**EXERCISE DIRECTIONS:**
Your response must be the entire set of entries, reproduced word for word.

**THE RECORDS:**
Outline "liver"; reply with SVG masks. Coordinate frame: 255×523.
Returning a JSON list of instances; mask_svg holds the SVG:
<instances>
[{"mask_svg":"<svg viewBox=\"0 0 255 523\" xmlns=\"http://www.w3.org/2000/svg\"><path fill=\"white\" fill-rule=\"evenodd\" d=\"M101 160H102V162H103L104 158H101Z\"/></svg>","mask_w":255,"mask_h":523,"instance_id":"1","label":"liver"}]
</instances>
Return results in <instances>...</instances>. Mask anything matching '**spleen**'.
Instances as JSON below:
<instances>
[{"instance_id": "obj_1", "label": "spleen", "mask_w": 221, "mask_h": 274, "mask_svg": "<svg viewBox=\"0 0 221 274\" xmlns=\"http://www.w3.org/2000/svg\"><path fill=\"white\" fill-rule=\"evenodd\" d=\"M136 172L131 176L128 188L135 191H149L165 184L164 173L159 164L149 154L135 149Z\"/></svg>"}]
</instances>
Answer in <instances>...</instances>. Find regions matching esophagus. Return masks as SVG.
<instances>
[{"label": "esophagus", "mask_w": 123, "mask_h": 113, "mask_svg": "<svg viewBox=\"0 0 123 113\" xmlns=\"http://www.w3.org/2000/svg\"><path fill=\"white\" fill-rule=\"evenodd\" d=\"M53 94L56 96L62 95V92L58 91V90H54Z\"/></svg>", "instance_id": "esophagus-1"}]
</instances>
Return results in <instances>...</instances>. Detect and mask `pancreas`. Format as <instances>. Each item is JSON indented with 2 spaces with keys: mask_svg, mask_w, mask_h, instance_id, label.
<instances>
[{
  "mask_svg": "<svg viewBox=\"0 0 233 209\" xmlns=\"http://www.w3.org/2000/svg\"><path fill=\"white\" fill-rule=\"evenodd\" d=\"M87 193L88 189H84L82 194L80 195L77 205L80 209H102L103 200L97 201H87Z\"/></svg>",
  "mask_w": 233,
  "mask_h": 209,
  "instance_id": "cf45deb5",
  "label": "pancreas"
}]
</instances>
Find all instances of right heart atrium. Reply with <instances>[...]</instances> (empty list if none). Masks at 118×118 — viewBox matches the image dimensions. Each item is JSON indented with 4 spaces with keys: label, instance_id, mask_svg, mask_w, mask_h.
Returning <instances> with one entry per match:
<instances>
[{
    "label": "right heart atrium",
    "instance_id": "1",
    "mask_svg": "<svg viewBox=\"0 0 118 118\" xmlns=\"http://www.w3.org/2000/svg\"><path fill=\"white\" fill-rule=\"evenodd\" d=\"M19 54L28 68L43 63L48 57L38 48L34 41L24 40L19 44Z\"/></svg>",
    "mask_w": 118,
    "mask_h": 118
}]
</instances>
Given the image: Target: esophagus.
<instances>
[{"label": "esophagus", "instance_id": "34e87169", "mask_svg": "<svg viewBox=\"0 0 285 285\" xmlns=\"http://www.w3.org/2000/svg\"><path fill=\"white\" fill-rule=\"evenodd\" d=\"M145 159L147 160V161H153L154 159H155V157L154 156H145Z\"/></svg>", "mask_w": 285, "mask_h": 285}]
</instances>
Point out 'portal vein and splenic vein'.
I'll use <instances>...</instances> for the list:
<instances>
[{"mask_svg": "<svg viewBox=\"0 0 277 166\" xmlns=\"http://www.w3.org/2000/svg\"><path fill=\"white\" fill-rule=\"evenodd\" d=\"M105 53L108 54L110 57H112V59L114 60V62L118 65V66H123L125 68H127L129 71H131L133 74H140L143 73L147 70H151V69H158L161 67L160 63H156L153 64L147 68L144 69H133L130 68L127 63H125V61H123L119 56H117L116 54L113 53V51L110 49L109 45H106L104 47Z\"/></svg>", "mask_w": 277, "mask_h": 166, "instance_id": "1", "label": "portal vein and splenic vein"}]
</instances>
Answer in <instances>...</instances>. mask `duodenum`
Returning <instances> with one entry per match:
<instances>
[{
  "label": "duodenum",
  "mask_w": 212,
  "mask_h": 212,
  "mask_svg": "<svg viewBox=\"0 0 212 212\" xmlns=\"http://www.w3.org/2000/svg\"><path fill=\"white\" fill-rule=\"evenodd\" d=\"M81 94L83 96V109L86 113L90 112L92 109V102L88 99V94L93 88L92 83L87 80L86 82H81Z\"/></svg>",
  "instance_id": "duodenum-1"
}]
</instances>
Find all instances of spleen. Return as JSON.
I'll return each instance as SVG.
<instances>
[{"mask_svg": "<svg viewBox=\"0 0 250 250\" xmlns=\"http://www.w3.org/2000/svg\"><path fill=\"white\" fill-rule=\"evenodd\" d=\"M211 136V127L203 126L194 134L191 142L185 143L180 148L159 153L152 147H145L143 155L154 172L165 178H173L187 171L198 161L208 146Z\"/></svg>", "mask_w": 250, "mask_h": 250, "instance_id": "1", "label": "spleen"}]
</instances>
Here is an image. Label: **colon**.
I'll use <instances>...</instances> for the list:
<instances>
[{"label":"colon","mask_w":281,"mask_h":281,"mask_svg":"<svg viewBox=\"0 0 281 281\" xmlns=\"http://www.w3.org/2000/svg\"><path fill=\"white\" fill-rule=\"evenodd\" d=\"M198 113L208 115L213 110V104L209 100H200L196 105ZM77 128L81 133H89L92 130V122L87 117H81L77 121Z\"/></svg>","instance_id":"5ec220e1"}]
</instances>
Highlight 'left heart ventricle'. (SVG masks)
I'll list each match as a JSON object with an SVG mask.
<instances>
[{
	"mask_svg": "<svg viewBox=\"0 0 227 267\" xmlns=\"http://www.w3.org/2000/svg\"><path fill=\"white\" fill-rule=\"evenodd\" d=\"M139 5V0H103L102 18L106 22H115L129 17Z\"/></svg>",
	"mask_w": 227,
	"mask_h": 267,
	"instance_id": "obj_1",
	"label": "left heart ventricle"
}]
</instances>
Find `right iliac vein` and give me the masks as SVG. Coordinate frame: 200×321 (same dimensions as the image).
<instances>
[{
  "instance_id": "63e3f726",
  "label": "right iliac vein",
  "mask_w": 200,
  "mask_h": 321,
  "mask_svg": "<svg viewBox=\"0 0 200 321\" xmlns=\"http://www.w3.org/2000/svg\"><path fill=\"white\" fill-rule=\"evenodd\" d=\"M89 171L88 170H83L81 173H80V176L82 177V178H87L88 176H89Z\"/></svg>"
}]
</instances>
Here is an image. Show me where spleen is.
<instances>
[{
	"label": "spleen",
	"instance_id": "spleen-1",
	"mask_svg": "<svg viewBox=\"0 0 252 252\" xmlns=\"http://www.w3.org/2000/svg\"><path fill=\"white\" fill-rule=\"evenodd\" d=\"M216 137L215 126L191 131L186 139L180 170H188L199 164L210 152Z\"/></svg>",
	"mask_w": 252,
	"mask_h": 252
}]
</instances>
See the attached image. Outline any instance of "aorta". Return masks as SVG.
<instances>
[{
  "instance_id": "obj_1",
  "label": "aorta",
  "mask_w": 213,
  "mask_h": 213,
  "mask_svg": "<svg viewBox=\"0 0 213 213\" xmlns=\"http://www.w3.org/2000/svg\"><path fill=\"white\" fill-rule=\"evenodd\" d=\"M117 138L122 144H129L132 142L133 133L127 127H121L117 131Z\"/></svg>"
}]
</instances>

**TASK ANSWER:**
Outline "liver"; reply with SVG masks. Coordinate frame: 255×523.
Returning a JSON list of instances; mask_svg holds the SVG:
<instances>
[{"mask_svg":"<svg viewBox=\"0 0 255 523\" xmlns=\"http://www.w3.org/2000/svg\"><path fill=\"white\" fill-rule=\"evenodd\" d=\"M101 160H102V162H103L104 158H101Z\"/></svg>","mask_w":255,"mask_h":523,"instance_id":"1","label":"liver"}]
</instances>
Return results in <instances>...</instances>. Mask anything matching '**spleen**'.
Instances as JSON below:
<instances>
[{"instance_id": "obj_1", "label": "spleen", "mask_w": 221, "mask_h": 274, "mask_svg": "<svg viewBox=\"0 0 221 274\" xmlns=\"http://www.w3.org/2000/svg\"><path fill=\"white\" fill-rule=\"evenodd\" d=\"M136 172L131 176L128 188L135 191H149L165 184L164 173L159 164L149 154L135 149Z\"/></svg>"}]
</instances>
Answer in <instances>...</instances>. Find regions matching esophagus. Return masks as SVG.
<instances>
[{"label": "esophagus", "mask_w": 123, "mask_h": 113, "mask_svg": "<svg viewBox=\"0 0 123 113\" xmlns=\"http://www.w3.org/2000/svg\"><path fill=\"white\" fill-rule=\"evenodd\" d=\"M53 94L56 96L62 95V92L58 91V90H54Z\"/></svg>", "instance_id": "esophagus-1"}]
</instances>
Return results in <instances>...</instances>. Detect and mask `pancreas`. Format as <instances>. Each item is JSON indented with 2 spaces with keys: mask_svg, mask_w, mask_h, instance_id, label.
<instances>
[{
  "mask_svg": "<svg viewBox=\"0 0 233 209\" xmlns=\"http://www.w3.org/2000/svg\"><path fill=\"white\" fill-rule=\"evenodd\" d=\"M87 193L88 189H84L82 194L80 195L77 205L80 209H102L103 200L97 201H87Z\"/></svg>",
  "mask_w": 233,
  "mask_h": 209,
  "instance_id": "cf45deb5",
  "label": "pancreas"
}]
</instances>
Find all instances of right heart atrium. Reply with <instances>[...]</instances> (empty list if none). Masks at 118×118 — viewBox matches the image dimensions. Each item is JSON indented with 4 spaces with keys: label, instance_id, mask_svg, mask_w, mask_h.
Returning <instances> with one entry per match:
<instances>
[{
    "label": "right heart atrium",
    "instance_id": "1",
    "mask_svg": "<svg viewBox=\"0 0 118 118\" xmlns=\"http://www.w3.org/2000/svg\"><path fill=\"white\" fill-rule=\"evenodd\" d=\"M19 54L28 68L43 63L48 57L38 48L34 41L24 40L19 44Z\"/></svg>",
    "mask_w": 118,
    "mask_h": 118
}]
</instances>
Given the image: Target: esophagus.
<instances>
[{"label": "esophagus", "instance_id": "34e87169", "mask_svg": "<svg viewBox=\"0 0 285 285\" xmlns=\"http://www.w3.org/2000/svg\"><path fill=\"white\" fill-rule=\"evenodd\" d=\"M145 159L147 160V161H153L154 159H155V157L154 156H145Z\"/></svg>", "mask_w": 285, "mask_h": 285}]
</instances>
Point out 'portal vein and splenic vein'.
I'll use <instances>...</instances> for the list:
<instances>
[{"mask_svg": "<svg viewBox=\"0 0 277 166\" xmlns=\"http://www.w3.org/2000/svg\"><path fill=\"white\" fill-rule=\"evenodd\" d=\"M105 53L108 54L110 57H112V59L114 60V62L118 65V66H123L125 68H127L129 71H131L133 74H140L143 73L147 70H151V69H158L161 67L160 63H156L153 64L147 68L144 69H133L130 68L127 63H125V61H123L119 56H117L116 54L113 53V51L110 49L109 45H106L104 47Z\"/></svg>", "mask_w": 277, "mask_h": 166, "instance_id": "1", "label": "portal vein and splenic vein"}]
</instances>
Answer in <instances>...</instances>. mask `duodenum`
Returning <instances> with one entry per match:
<instances>
[{
  "label": "duodenum",
  "mask_w": 212,
  "mask_h": 212,
  "mask_svg": "<svg viewBox=\"0 0 212 212\" xmlns=\"http://www.w3.org/2000/svg\"><path fill=\"white\" fill-rule=\"evenodd\" d=\"M81 94L83 96V109L86 113L90 112L92 109V102L88 99V94L93 88L92 83L87 80L86 82H81Z\"/></svg>",
  "instance_id": "duodenum-1"
}]
</instances>
Find all instances of spleen. Return as JSON.
I'll return each instance as SVG.
<instances>
[{"mask_svg": "<svg viewBox=\"0 0 250 250\" xmlns=\"http://www.w3.org/2000/svg\"><path fill=\"white\" fill-rule=\"evenodd\" d=\"M211 136V127L203 126L194 134L191 142L185 143L180 148L159 153L152 147H145L143 155L154 172L165 178H173L187 171L198 161L208 146Z\"/></svg>", "mask_w": 250, "mask_h": 250, "instance_id": "1", "label": "spleen"}]
</instances>
Here is an image. Label: **colon**.
I'll use <instances>...</instances> for the list:
<instances>
[{"label":"colon","mask_w":281,"mask_h":281,"mask_svg":"<svg viewBox=\"0 0 281 281\" xmlns=\"http://www.w3.org/2000/svg\"><path fill=\"white\" fill-rule=\"evenodd\" d=\"M198 113L208 115L213 110V104L209 100H200L196 105ZM77 128L81 133H89L92 130V122L87 117H81L77 121Z\"/></svg>","instance_id":"5ec220e1"}]
</instances>
Highlight 'left heart ventricle'. (SVG masks)
I'll list each match as a JSON object with an SVG mask.
<instances>
[{
	"mask_svg": "<svg viewBox=\"0 0 227 267\" xmlns=\"http://www.w3.org/2000/svg\"><path fill=\"white\" fill-rule=\"evenodd\" d=\"M139 5V0H103L102 18L106 22H115L129 17Z\"/></svg>",
	"mask_w": 227,
	"mask_h": 267,
	"instance_id": "obj_1",
	"label": "left heart ventricle"
}]
</instances>
Find `right iliac vein` and give me the masks as SVG. Coordinate frame: 200×321 (same dimensions as the image).
<instances>
[{
  "instance_id": "63e3f726",
  "label": "right iliac vein",
  "mask_w": 200,
  "mask_h": 321,
  "mask_svg": "<svg viewBox=\"0 0 200 321\" xmlns=\"http://www.w3.org/2000/svg\"><path fill=\"white\" fill-rule=\"evenodd\" d=\"M89 171L88 170H83L81 173H80V176L82 177V178H87L88 176H89Z\"/></svg>"
}]
</instances>
Here is an image. Show me where spleen is.
<instances>
[{
	"label": "spleen",
	"instance_id": "spleen-1",
	"mask_svg": "<svg viewBox=\"0 0 252 252\" xmlns=\"http://www.w3.org/2000/svg\"><path fill=\"white\" fill-rule=\"evenodd\" d=\"M216 137L215 126L191 131L186 139L180 170H188L199 164L210 152Z\"/></svg>",
	"mask_w": 252,
	"mask_h": 252
}]
</instances>
See the attached image. Outline any instance of "aorta". Return masks as SVG.
<instances>
[{
  "instance_id": "obj_1",
  "label": "aorta",
  "mask_w": 213,
  "mask_h": 213,
  "mask_svg": "<svg viewBox=\"0 0 213 213\" xmlns=\"http://www.w3.org/2000/svg\"><path fill=\"white\" fill-rule=\"evenodd\" d=\"M117 138L122 144H129L132 142L133 133L127 127H121L117 131Z\"/></svg>"
}]
</instances>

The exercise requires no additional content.